Tuesday, June 21, 2011

Joan Didion Was in My Head Twenty Years Before I Was Born

I'm a furniture magpie, my interior design a funky (read: semi-coherent) collection of items from the glory days of heavy item pick up, cast offs from neighbors and customers, the odd piece from Goodwill or Salvation Army.  But bookshelves...these are the salvager's holy grail, because no one gets rid of a good bookshelf. 

As a result, I have but one, filled to the gills and surrounded by stacks of more recent acquisitions to the library pressing against it like supplicants at a temple.  And I've read every one of those buggers, most of them more than once, so finding something to read on the porch on a sunny afternoon is an exercise in excavation and empty vows to actually pay money and find a home for them all.

Last week I dug especially deep and came up with Slouching Toward Bethlehem, a collection of Joan Didion's essays  from the '60s.  I remember finding them interesting the first time through, which is baffling because this time I'm finding them absolutely glorious: sharply observational, subtle in their judgments, poignant, vivid and outrageously, wrenchingly human.

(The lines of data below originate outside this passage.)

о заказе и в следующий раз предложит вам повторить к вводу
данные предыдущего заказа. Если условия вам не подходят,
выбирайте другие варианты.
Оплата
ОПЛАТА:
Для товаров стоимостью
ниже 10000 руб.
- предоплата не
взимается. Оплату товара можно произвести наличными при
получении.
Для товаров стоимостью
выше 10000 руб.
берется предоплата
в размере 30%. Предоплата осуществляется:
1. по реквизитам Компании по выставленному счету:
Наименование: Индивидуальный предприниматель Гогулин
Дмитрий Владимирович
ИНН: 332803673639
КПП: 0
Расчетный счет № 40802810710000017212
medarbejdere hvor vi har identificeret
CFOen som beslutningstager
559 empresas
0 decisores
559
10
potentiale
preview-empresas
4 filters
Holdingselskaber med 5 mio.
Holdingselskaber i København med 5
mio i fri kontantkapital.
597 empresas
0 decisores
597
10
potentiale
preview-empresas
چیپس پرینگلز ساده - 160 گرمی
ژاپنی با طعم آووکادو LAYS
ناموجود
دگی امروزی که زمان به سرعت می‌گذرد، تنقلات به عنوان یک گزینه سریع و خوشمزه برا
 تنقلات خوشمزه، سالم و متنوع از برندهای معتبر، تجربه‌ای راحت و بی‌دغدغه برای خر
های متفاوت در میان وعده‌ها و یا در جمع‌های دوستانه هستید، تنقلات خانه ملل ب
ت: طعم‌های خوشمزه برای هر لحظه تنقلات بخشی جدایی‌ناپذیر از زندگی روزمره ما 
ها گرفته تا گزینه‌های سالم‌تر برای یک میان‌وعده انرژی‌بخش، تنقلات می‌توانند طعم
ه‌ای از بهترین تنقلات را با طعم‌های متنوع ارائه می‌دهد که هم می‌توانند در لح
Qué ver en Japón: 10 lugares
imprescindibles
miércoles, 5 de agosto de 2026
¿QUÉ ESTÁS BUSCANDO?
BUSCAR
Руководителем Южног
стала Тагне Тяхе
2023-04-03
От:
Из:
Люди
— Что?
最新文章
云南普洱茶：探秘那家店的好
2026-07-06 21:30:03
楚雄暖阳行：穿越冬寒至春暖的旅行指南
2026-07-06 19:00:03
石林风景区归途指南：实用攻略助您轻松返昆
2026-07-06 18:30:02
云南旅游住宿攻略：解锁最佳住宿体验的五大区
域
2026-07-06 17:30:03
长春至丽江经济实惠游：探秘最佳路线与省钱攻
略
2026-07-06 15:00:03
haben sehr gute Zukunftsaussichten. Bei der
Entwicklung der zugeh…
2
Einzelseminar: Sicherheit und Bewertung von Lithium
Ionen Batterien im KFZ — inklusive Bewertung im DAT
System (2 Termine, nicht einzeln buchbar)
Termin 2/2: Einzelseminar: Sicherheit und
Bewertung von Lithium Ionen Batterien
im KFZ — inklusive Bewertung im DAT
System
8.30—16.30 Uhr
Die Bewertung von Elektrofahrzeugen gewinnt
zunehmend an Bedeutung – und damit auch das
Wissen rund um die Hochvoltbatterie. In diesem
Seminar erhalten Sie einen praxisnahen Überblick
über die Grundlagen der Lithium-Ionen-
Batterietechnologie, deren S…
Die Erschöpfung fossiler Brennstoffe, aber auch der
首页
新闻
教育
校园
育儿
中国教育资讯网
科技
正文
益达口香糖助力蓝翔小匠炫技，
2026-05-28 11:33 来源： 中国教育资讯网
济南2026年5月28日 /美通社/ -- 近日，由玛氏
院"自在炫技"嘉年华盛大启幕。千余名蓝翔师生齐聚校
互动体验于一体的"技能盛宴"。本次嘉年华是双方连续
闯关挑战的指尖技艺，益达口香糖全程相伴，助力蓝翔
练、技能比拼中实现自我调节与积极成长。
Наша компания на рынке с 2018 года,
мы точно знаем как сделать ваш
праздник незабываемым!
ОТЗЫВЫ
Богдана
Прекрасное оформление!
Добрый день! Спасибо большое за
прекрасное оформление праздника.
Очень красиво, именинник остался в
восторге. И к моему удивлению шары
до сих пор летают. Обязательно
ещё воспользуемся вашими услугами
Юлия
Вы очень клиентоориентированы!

My favorite, by far, is the piece "On Keeping a Notebook," in which Didion meditates on the orphaned, enigmatic aphorisms that dot her notebook.  They aren't notes of the journalistic variety, just a series of seemingly random observations, a recipe, the kind of random facts that one finds fascinating, if frivolous.  She searches her memory, recalls the moments that generated each tidbit and wonders where the impulse to capture these snippets come from.

The conclusions she draws are, like so many things she writes, both elegantly intimate and universal. No, she acknowleges, these aren't factual accounts meant to capture an important moment, they're deeply subjective observations meant to capture the writer herself at that larger moment in time. "Remember what it was to be me: that is always the point." [italics hers]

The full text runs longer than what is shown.